2. The vessel wing type air foil of claim 1 wherein said mounting means includes a pylon secured to said vessel and a holding shaft extending upwardly therefrom; and wherein said lower end of said spar is provided with receiver means for receiving said holding shaft such that said spar can be effectively supported and rotated about said holding shaft.

3. The vessel wing type air foil of claim 2 further including tension adjustment means operatively connected to said flexible line member for adjusting the tension thereof.

4. The vessel wing type air foil of claim 3 wherein said control means includes a flexible line communicatively connected to said wing type air foil assembly at a point spaced from said spar, whereby said wing type air foil assembly can be moved with respect to said vessel by pulling said flexible line.

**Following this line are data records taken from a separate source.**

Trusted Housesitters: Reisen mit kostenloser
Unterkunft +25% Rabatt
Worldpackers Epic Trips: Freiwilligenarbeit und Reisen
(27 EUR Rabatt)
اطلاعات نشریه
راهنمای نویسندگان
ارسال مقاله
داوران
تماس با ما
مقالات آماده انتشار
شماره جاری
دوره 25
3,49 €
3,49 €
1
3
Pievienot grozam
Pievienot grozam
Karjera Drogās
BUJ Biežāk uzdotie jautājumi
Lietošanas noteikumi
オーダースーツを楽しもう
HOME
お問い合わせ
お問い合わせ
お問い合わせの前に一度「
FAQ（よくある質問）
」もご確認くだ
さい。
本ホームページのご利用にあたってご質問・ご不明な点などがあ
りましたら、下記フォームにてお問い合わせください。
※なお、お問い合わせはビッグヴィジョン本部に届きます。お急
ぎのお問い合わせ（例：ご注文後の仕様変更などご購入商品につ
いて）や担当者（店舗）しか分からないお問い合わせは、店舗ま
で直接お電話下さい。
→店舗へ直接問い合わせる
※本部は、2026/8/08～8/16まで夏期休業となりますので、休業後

5. The vessel wing type air foil assembly of claim 3 wherein said tension adjustment means includes a pair of turn buckles disposed about said root member of said air foil assembly, with each turn buckle being operatively connected to the respective forward and rear runs of said flexible line member.

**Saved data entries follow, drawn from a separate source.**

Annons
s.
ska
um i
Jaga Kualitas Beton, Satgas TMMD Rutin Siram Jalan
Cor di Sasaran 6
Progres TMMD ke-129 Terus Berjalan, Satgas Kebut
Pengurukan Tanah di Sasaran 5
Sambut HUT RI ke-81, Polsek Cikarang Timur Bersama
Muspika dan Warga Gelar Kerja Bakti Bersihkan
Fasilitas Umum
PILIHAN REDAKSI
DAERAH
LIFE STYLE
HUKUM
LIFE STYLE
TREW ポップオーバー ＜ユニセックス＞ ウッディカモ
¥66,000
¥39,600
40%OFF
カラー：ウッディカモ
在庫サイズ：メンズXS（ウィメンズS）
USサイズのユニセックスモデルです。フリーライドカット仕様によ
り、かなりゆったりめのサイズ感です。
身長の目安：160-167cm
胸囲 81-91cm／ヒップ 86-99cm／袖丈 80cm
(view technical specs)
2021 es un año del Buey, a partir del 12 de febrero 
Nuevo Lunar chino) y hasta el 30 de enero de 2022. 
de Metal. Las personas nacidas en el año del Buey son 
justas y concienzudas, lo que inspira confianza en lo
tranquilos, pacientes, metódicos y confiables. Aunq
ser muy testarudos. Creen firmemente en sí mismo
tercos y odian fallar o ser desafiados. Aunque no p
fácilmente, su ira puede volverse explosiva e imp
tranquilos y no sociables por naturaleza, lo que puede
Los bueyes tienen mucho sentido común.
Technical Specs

6. The vessel wing type air foil of claim 1 wherein said slat includes an elongated conduit that forms a part of its leading edge and wherein said forward run of said flexible line member extends through said conduit thereby effectively securing said slat to said wing type air foil assembly.

7. The vessel wing type air foil of claim 6 wherein said flexible line member includes an upper segment that extends along said tip member between said forward and rear runs.

8. The vessel wing type air foil of claim 7 wherein said spar and slat are generally disposed in parallel relationship such that the slot area defined between said spar and the trailing edge of said slat is of a generally uniform width from one end of the wing type air foil assembly to the other.

9. The vessel wing type air foil of claims 1 or 6 wherein the trailing edge of said slat includes a flexible line and wherein there is provided a skin covering about said slat that extends from said flexible line to said conduit and from said conduit back to said flexible line to form a two-sided variable camber slat surface.